Norman Nicholson - Work

Work

The work of Norman Nicholson is characterised by the simplicity and directness of his language. He attempted to write in the vernacular of the common people in his native town. Much of his work concerned mining, quarrying and ironworks — the dominant industries in his area. Religion and faith were another aspect of his work. His poetry also abounds with direct quotations from everyday life, skilfully woven into the body of the poem. The opening of "Old Man at a Cricket Match" is typical:

'It's mending worse,' he said,
Bending west his head...

One important feature of Nicholson's work is a conscious adoption of provincialism coupled with a conscious rejection of the value judgements associated with it: "the smug, the narrow, the short-sighted... a bad copy of the life of the capital," as he called them. To him a provincial was one who lives in the place his parents, friends and relations live, where there is a shared culture, not "an enormous heterogeneous collection of people gathered from all corners of the country and deposited like silt at the delta of a great river." It is in a contained provincial community, "in our intense concern with what is close to us, that we most resemble the people of other countries and other times" and gain awareness of "that which is enduring in life and society."

Another important feature is Nicholson's Christianity. The religious poems in Five Rivers foreshadow verse plays of his – The Old Man of the Mountains (1946), A Match for the Devil (1955) and Birth by Drowning (1960) – placing the Bible in a distinctly Cumbrian setting. A fourth, Prophesy to the Wind (1947) is about survival after nuclear disaster.

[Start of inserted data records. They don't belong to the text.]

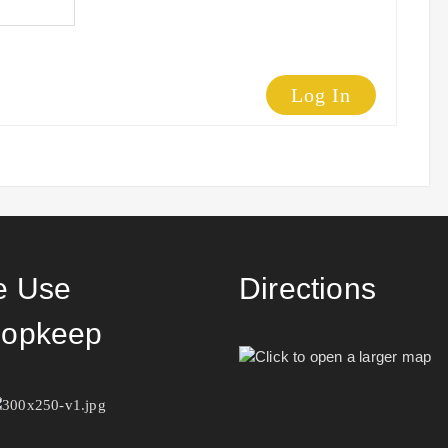
Log In
 Use
Directions
opkeep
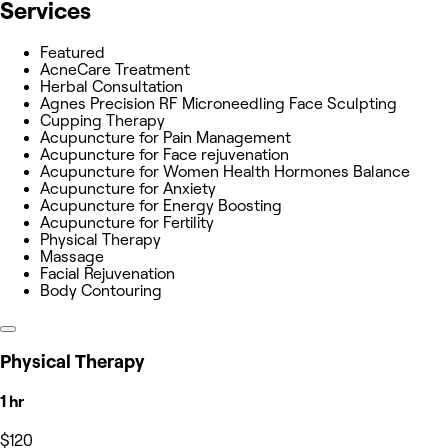
Services
Featured
AcneCare Treatment
Herbal Consultation
Agnes Precision RF Microneedling Face Sculpting
Cupping Therapy
Acupuncture for Pain Management
Acupuncture for Face rejuvenation
Acupuncture for Women Health Hormones Balance
Acupuncture for Anxiety
Acupuncture for Energy Boosting
Acupuncture for Fertility
Physical Therapy
Massage
Facial Rejuvenation
Body Contouring
Physical Therapy
1 hr
$120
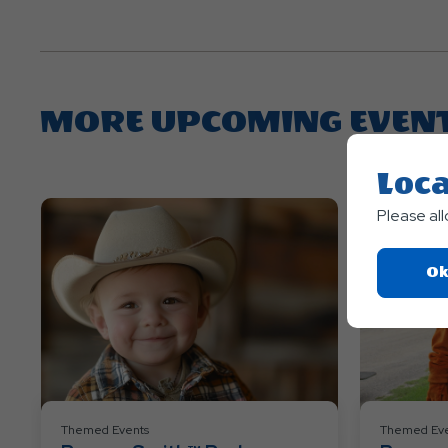
MORE UPCOMING EVEN
Loca
Please al
Ok
Themed Events
Themed Eve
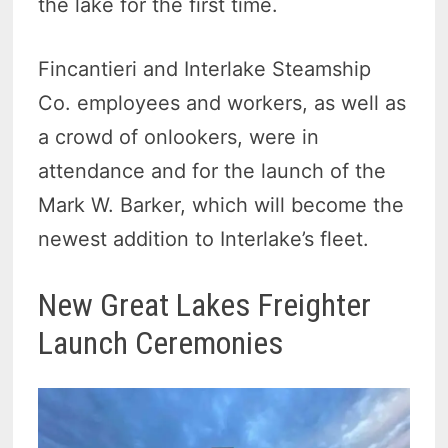
the lake for the first time.
Fincantieri and Interlake Steamship
Co. employees and workers, as well as
a crowd of onlookers, were in
attendance and for the launch of the
Mark W. Barker, which will become the
newest addition to Interlake’s fleet.
New Great Lakes Freighter
Launch Ceremonies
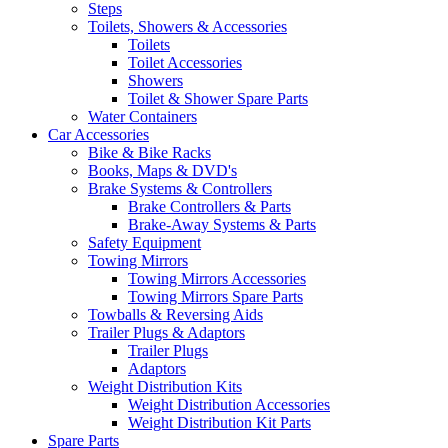
Steps
Toilets, Showers & Accessories
Toilets
Toilet Accessories
Showers
Toilet & Shower Spare Parts
Water Containers
Car Accessories
Bike & Bike Racks
Books, Maps & DVD's
Brake Systems & Controllers
Brake Controllers & Parts
Brake-Away Systems & Parts
Safety Equipment
Towing Mirrors
Towing Mirrors Accessories
Towing Mirrors Spare Parts
Towballs & Reversing Aids
Trailer Plugs & Adaptors
Trailer Plugs
Adaptors
Weight Distribution Kits
Weight Distribution Accessories
Weight Distribution Kit Parts
Spare Parts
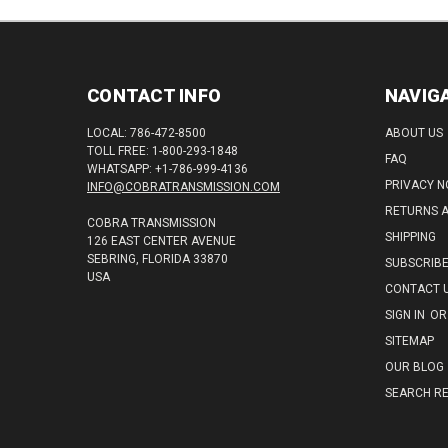
CONTACT INFO
NAVIG
LOCAL: 786-472-8500
ABOUT US
TOLL FREE: 1-800-293-1848
FAQ
WHATSAPP: +1-786-999-4136
PRIVACY N
INFO@COBRATRANSMISSION.COM
RETURNS 
COBRA TRANSMISSION
SHIPPING
126 EAST CENTER AVENUE
SEBRING, FLORIDA 33870
SUBSCRIB
USA
CONTACT 
SIGN IN
OR
SITEMAP
OUR BLOG
SEARCH RE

As a poet Nicholson is not generally associated with any of the movements of the 20th century. Rather, like Charles Causley, he seems to be considered more of an isolated figure, working on his poetry outside of the mainstream of poetic trends. Nonetheless, he acknowledged a debt to W. H. Auden and the way he had "turned to the industrial scene." His descriptive poetry can be remarkably vivid:

Above the collar of crags,
The granite pate breaks bare to the sky
Through a tonsure of bracken and bilberry.
(From "Eskdale Granite")

Nicholson's Lake District is not the Lake District of the Tourist Board, not Hawkshead and Windermere, but the industrial coastal towns of Millom, Egremont, Whitehaven, Bootle and Askam. His admirers included T. S. Eliot and Ted Hughes, and Seamus Heaney, who wrote in a poem of tribute:

...those Cumbrian phonetics
cracked like a plaited whip
until the slack, nostalgic
ambler in me trotted

on the paved margin
of my own black pool —
Dublin black pool, dubh linn
...that is yours and mine as well

Other aspects of Nicholson include his social awareness as a champion of the working class. (He worked as a lecturer for the Workers' Educational Association.) His poem "Windscale" about a 1957 nuclear accident has become something of an environmentalists' anthem.

Nicholson was the subject of a South Bank Show broadcast in the United Kingdom on 4 November 1984.